The editor had great pleasure to work with Antony in his first posting at DEFENCE Magazine in 1982, Antony was already established as a foremost commentator on naval issues. Latterly, in 1985, he formed NAVINT, the international naval newsletter with Desmond Wettern the Daily Telegraph, naval correspondent. Together they formed an indomitable duo commenting on international naval issues putting fear into governments and industry alike. Antony served on the Falklands Parliamentary Review Committee in 1982 under the chairmanship of Sir Humphrey Atkins. He told me of one interviewee, a logistics specialist who spent his whole interview on the amount of rubber the Royal Marines had expended on their trainers whilst running round HMS Canberra! Humphrey Atkins remarked, “Me thinks the fox has got away!” Latterly Antony and the committee got their own back when a Brigadier was asked about why the 81mm mortar baseplates cracked on firing (they had never been tested at full charge prior to deployment) as his final question. “Ah the mortars he said and proceeded to admit the problems!” (The information had been passed to the Editor by a serving soldier and then on to Antony)
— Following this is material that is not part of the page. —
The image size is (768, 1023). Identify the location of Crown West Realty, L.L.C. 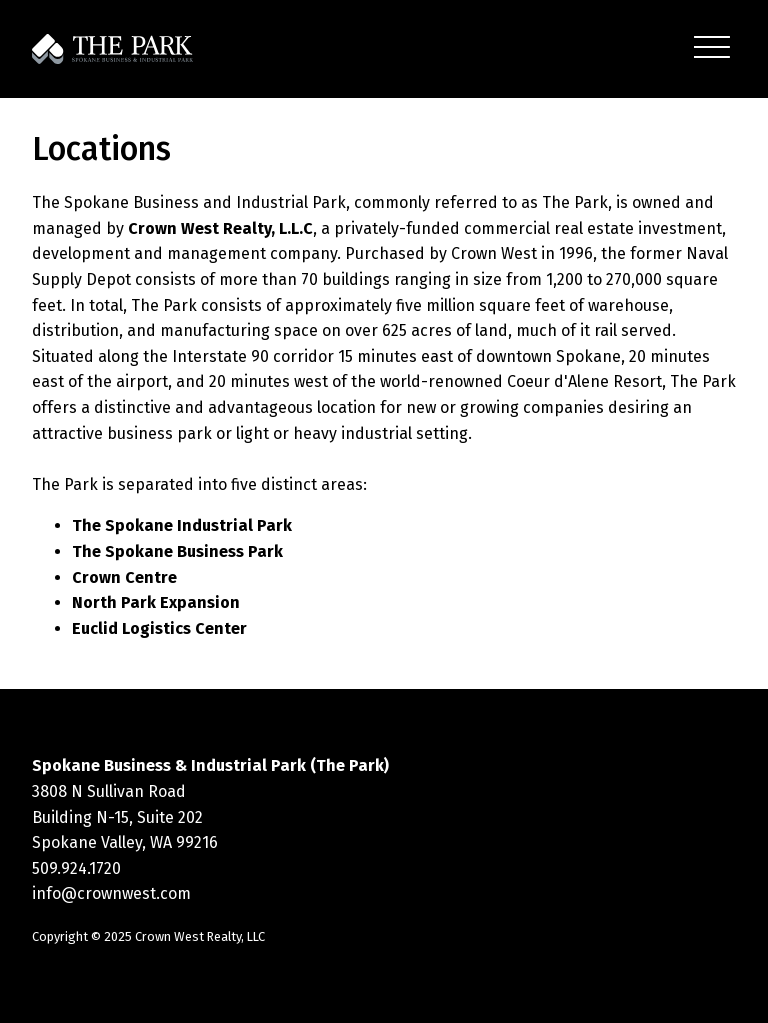 (220, 228).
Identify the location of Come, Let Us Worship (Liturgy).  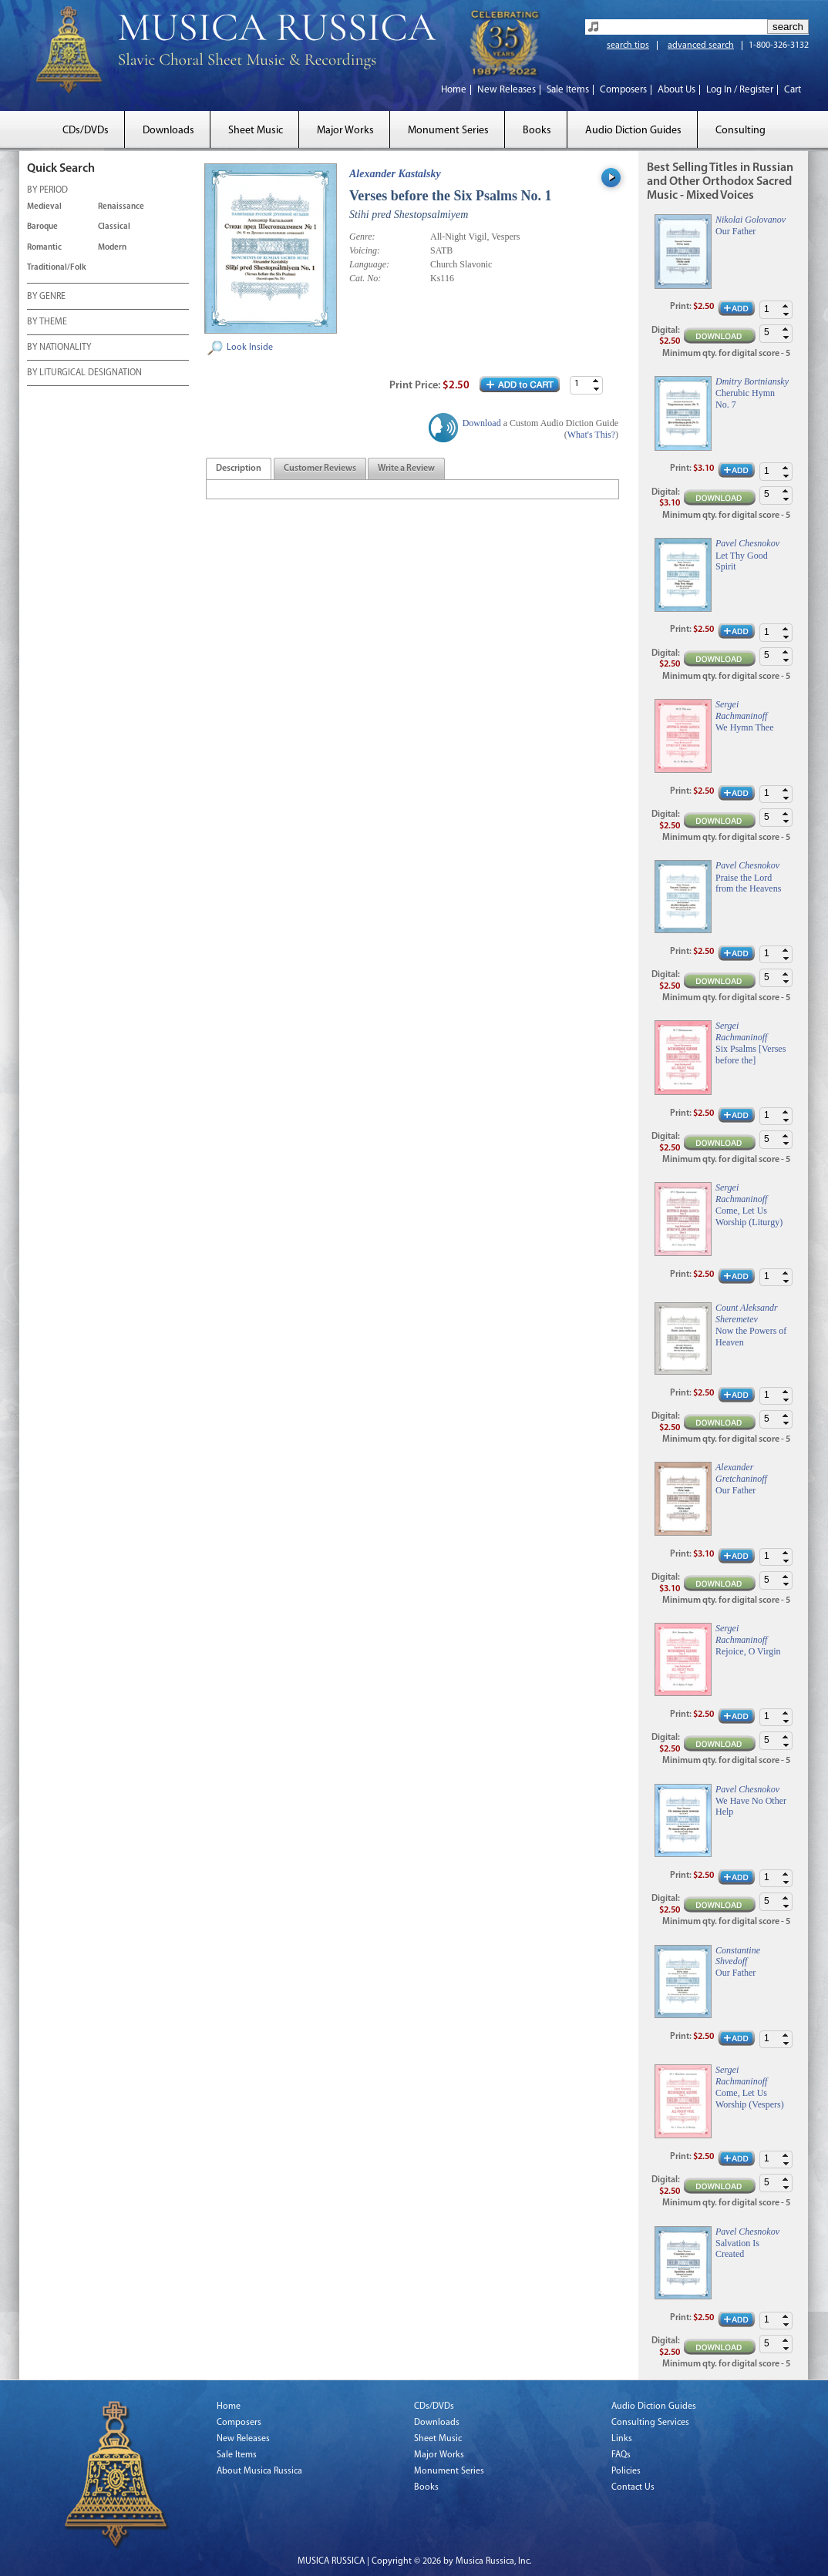 (749, 1216). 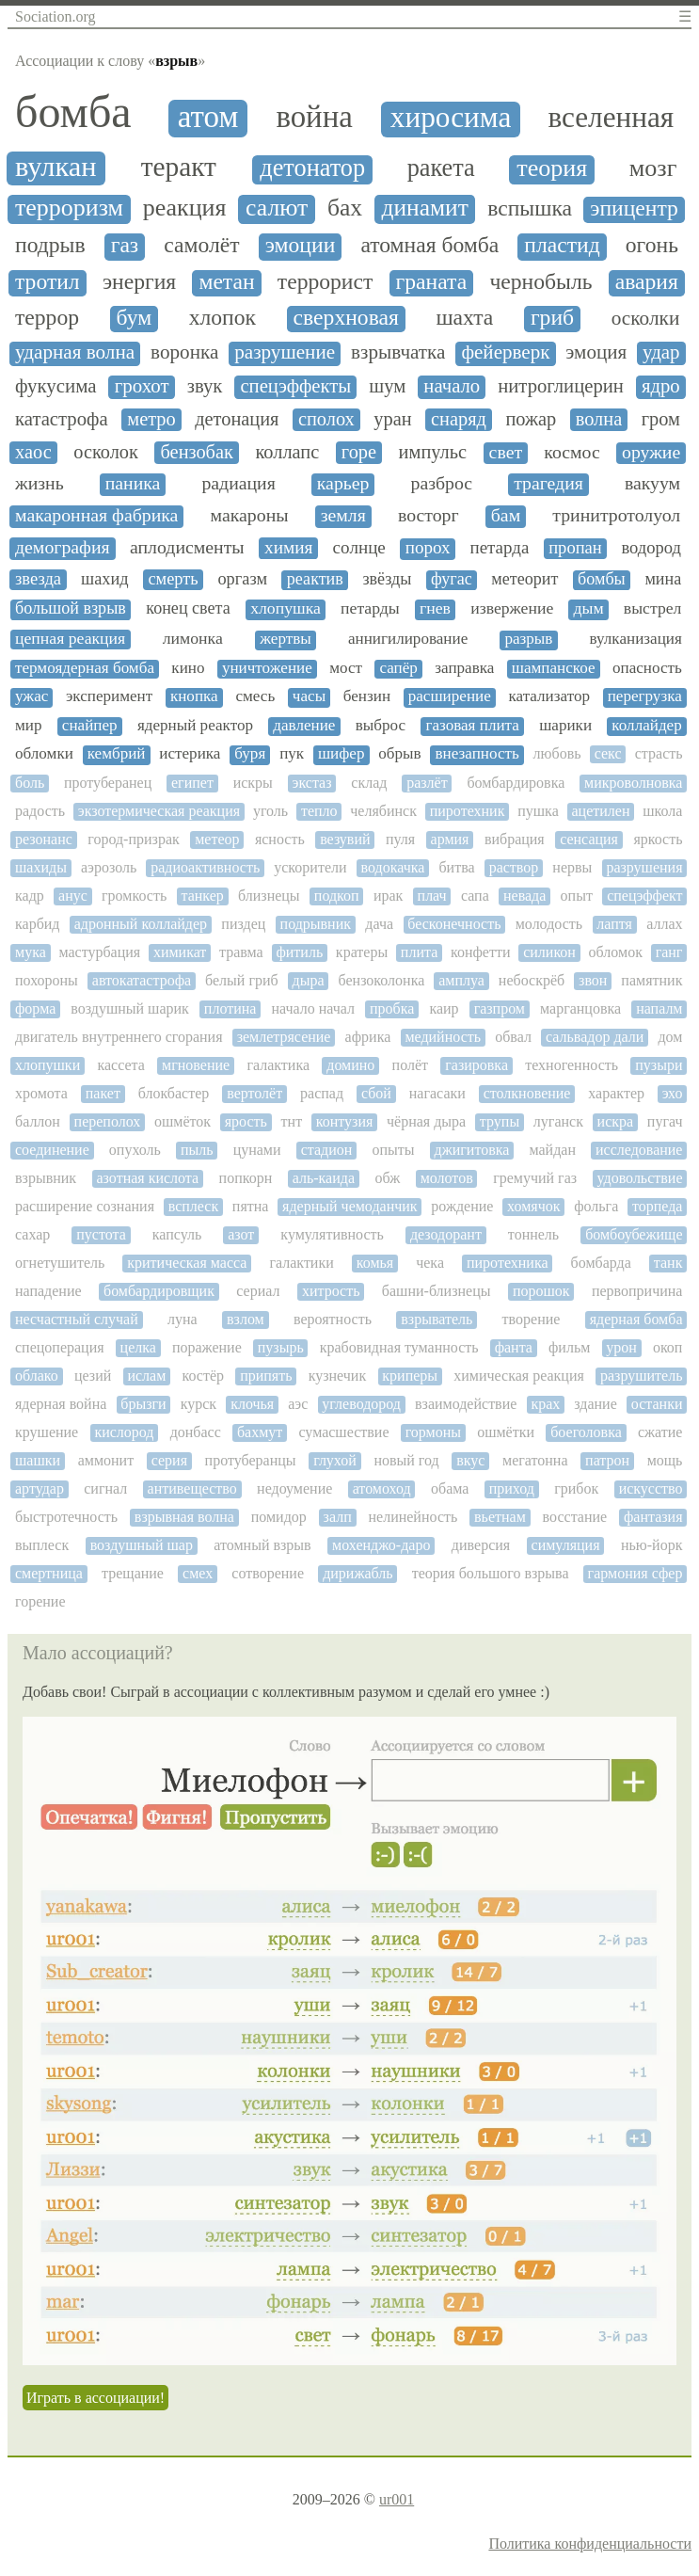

As well as running NAVINT, Antony wrote a number of best selling naval books and edited Brassey’s Annual ‘WARSHIP’ which rivaled Jane’s as a source of naval knowledge. Sadly for Antony Desmond died early in NAVINT’s life and after that, and with the death of his son William, form which he never recovered, he found it increasingly difficult to keep going given his other commitments, he was also hit by the illness of deputy editor George Horvath. Antony was the naval editor for BATTLESPACE until his death and he will be greatly missed for his knowledge and out of hours fun.
Mark Hewish was probably the most undersung of military journalists. A very quiet man with a huge intellect, he spent much of his time at seminars writing about new technologies. Based in the US with his wife Linda for the last ten years, he was a mainstay of Jane’s International Defence Review’s US and international coverage. His will be a difficult act to follow.